According to the Department of Defense (DoD) Inspector General report (pdf) published Tuesday, DoD’s National Ground Intelligence Center (NGIC) has identified “50 Afghan personnel in the United States with information in DoD records that would indicate potentially significant security concerns.”
And NGIC has not located most of those Afghan individuals. The report says, for example, the agency made an attempt in September 2021 to locate 31 of the security risk Afghans, and “of those 31, only 3 could be located.”
The report also says the National Counterterrorism Center (NTCT) was not accessing all available data from the Pentagon when vetting Afghan refugees that came over during the evacuation.
This is reviving concerns about the screening process used for Operation Allies Welcome—a resettlement plan for Afghan allies launched by President Joe Biden shortly after the Taliban takeover of the country in August 2021.
White House press secretary Jen Psaki had previously said during a briefing Sept. 1, 2021, that she could “absolutely assure” nobody is coming into the United States who “has not been through a thorough screening and background check process.”
Following the Inspector General report’s publication, Sen. Chuck Grassley (R-Iowa) released a statement: “Following the Biden administration’s chaotic withdrawal from Afghanistan, I expressed concern about the administration’s lackluster efforts to screen evacuees flooding from the terrorist safe haven. According to a new report by the Pentagon watchdog, the situation is far worse than we thought.”
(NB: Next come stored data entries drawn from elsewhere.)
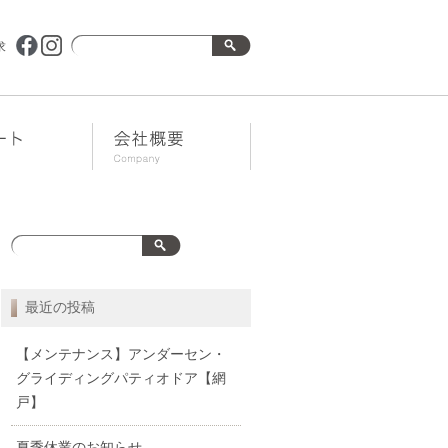
求
最近の投稿
【メンテナンス】アンダーセン・
グライディングパティオドア【網
戸】
夏季休業のお知らせ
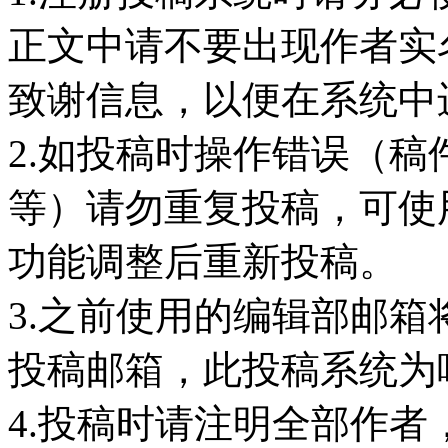
正文中请不要出现作者实
致谢信息，以便在系统中
2.如投稿时操作错误（
等）请勿重复投稿，可使
功能调整后重新投稿。
3.之前使用的编辑部邮箱将
投稿邮箱，此投稿系统为
4.投稿时请注明全部作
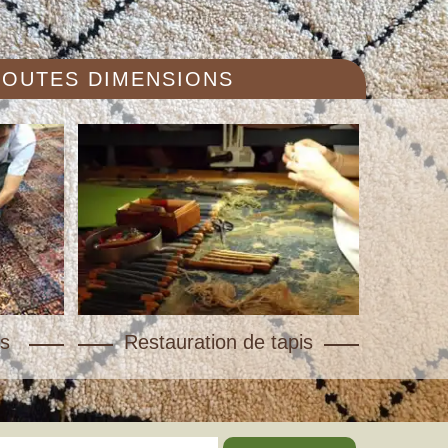
 TOUTES DIMENSIONS
s
Restauration de tapis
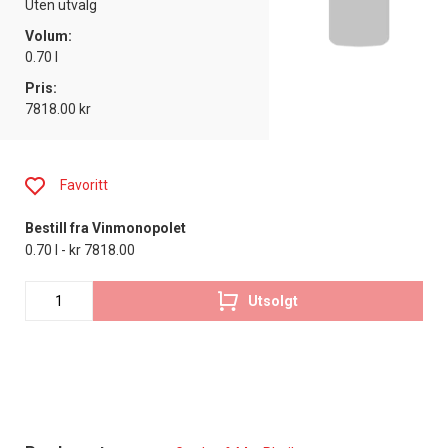
Uten utvalg
Volum:
0.70 l
Pris:
7818.00 kr
Favoritt
Bestill fra Vinmonopolet
0.70 l - kr 7818.00
Utsolgt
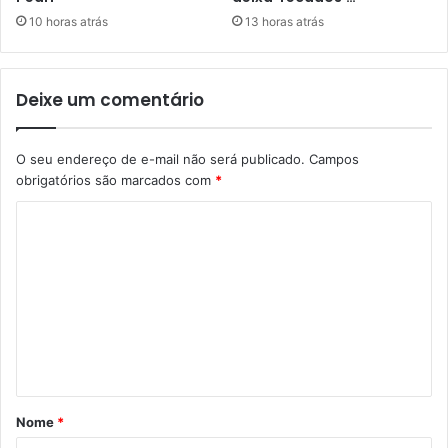
10 horas atrás
13 horas atrás
Deixe um comentário
O seu endereço de e-mail não será publicado.
Campos
obrigatórios são marcados com
*
C
o
m
e
n
t
á
Nome
*
r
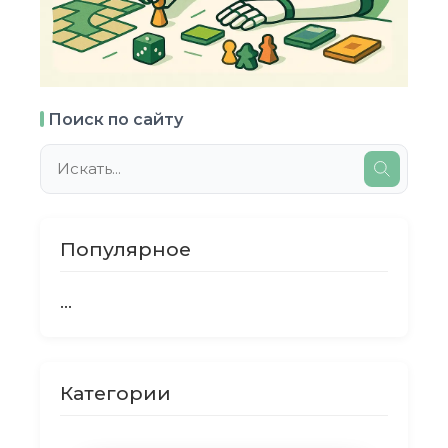
Поиск по сайту
Популярное
...
Категории
...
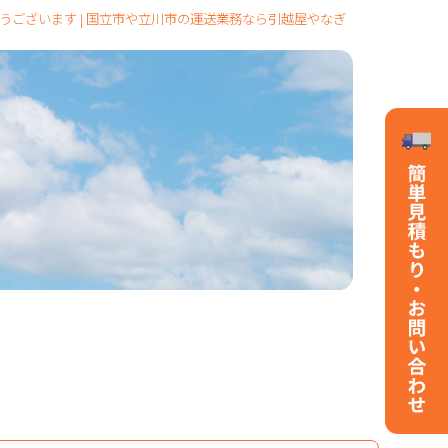
ございます | 国立市や立川市の運送業務なら引越屋やなぎ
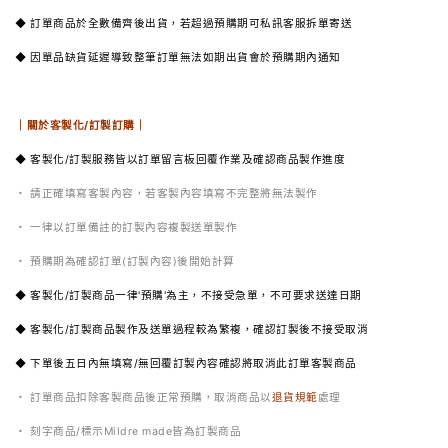
◆ 訂單商品於全數備齊後出貨，若超過預購期可私訊客服拆單寄送
◆ 因單品缺貨延遲導致整筆訂單無法如期出貨會於預購期內通知
｜關於客製化/訂製訂購｜
◆ 客製化/訂製服務皆以訂單留言板回覆作業及確認商品製作進度
・ 請正確填寫客製內容，若客製內容填寫不完整將無法製作
・ 一律以訂單備註的訂製內容複製送單製作
・ 預購期為確認訂單(訂製內容)後開始計算
◆ 客製化/訂製商品一律'預購'為主，不接受急單，不可要求送達日期
◆ 客製化/訂製商品製作及送單過程較為繁複，確認訂製後不接受取消
◆ 下單後五日內無填寫/無回覆訂製內容確認將取消此訂單客製商品
・ 訂單商品扣除客製商品後正常預購，取消商品以
退貨規範
處理
・ 刻字商品/標示Mildre made皆為訂製商品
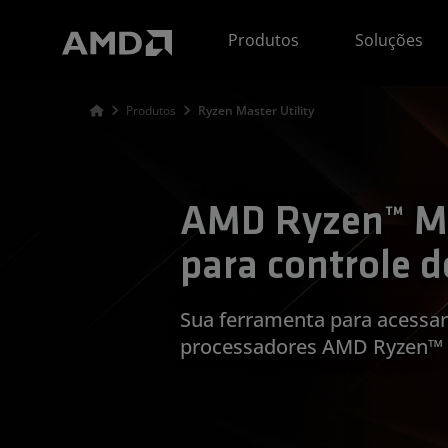
Declaração de acessibilidade do site da AMD
Produtos
Soluções
Produtos
Ryzen Master Utility
AMD Ryzen™ Mas
para controle d
Sua ferramenta para acessar
processadores AMD Ryzen™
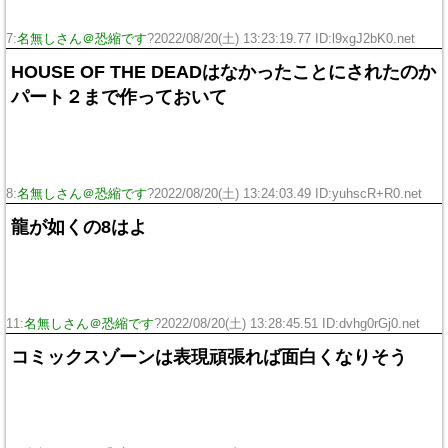
7:
名無しさん＠恐縮です
?2022/08/20(土) 13:23:19.77 ID:l9xgJ2bK0.net
HOUSE OF THE DEADはなかったことにされたのか
パート２まで作っておいて
8:
名無しさん＠恐縮です
?2022/08/20(土) 13:24:03.49 ID:yuhscR+R0.net
龍が如くの8はよ
11:
名無しさん＠恐縮です
?2022/08/20(土) 13:28:45.51 ID:dvhg0rGj0.net
コミックスゾーンは表現頑張れば面白くなりそう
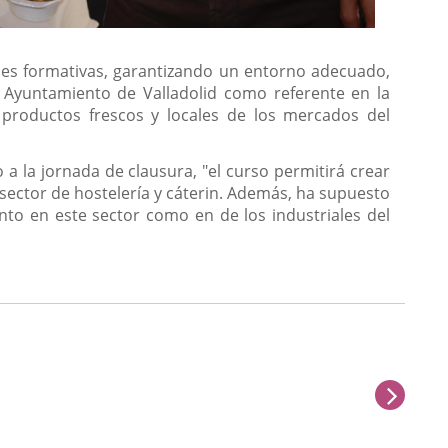
ades formativas, garantizando un entorno adecuado,
l Ayuntamiento de Valladolid como referente en la
r productos frescos y locales de los mercados del
 la jornada de clausura, "el curso permitirá crear
 sector de hostelería y cáterin. Además, ha supuesto
to en este sector como en de los industriales del
next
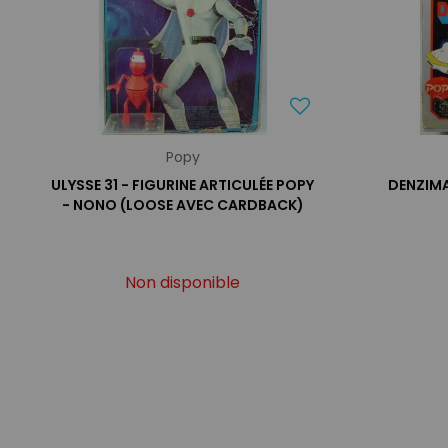
Popy
ULYSSE 31 - FIGURINE ARTICULÉE POPY
DENZIMA
- NONO (LOOSE AVEC CARDBACK)
Non disponible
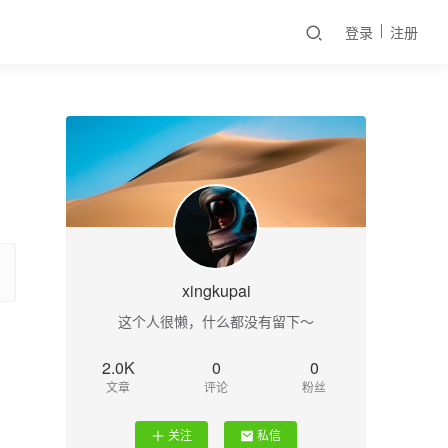
登录
注册
xingkupai
这个人很懒，什么都没有留下～
2.0K
0
0
文章
评论
粉丝
关注
私信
In August, NGIC entered into a data-sharing agreement with the Department of Homeland Security (DHS) which led to the discovery that Afghans with derogatory information in the DoD Automated Biometric Identification System (ABIS) database who were believed to be in the United States.
The audit recommends this inter-agency arrangement be extended beyond its Dec. 27, 2021, deadline so NGIC can complete its analytic review of Afghan evacuees for derogatory information.
The Pentagon is providing temporary housing for Afghan refugees at eight of its facilities: Marine Corps Base Quantico, Virginia; Fort Pickett, Virginia; Fort Lee, Virginia; Holloman Air Force Base, New Mexico; Fort McCoy, Wisconsin; Fort Bliss, Texas; Joint Base McGuire-Dix-Lakehurst, New Jersey; and Camp Atterbury, Indiana.
U.N. officials have warned of a looming humanitarian crisis in Afghanistan in the wake of the U.S. troop withdrawal and subsequent Taliban takeover of the country.